**Exercise objective**
Once you find the line containing "Aplicarea se face" in the data below, copy it and each following line exactly, up to and including the line containing "exploatate suprateran, la", and nothing else.
START Task input
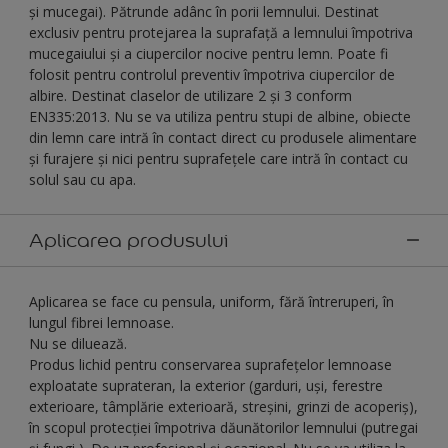
și mucegai). Pătrunde adânc în porii lemnului. Destinat
exclusiv pentru protejarea la suprafață a lemnului împotriva
mucegaiului și a ciupercilor nocive pentru lemn. Poate fi
folosit pentru controlul preventiv împotriva ciupercilor de
albire. Destinat claselor de utilizare 2 și 3 conform
EN335:2013. Nu se va utiliza pentru stupi de albine, obiecte
din lemn care intră în contact direct cu produsele alimentare
și furajere și nici pentru suprafețele care intră în contact cu
solul sau cu apa.
Aplicarea produsului
Aplicarea se face cu pensula, uniform, fără întreruperi, în
lungul fibrei lemnoase.
Nu se diluează.
Produs lichid pentru conservarea suprafeţelor lemnoase
exploatate suprateran, la exterior (garduri, uși, ferestre
exterioare, tâmplărie exterioară, streșini, grinzi de acoperiș),
în scopul protecției împotriva dăunătorilor lemnului (putregai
END Task input
**Task solution**
Aplicarea se face cu pensula, uniform, fără întreruperi, în
lungul fibrei lemnoase.
Nu se diluează.
Produs lichid pentru conservarea suprafeţelor lemnoase
exploatate suprateran, la exterior (garduri, uși, ferestre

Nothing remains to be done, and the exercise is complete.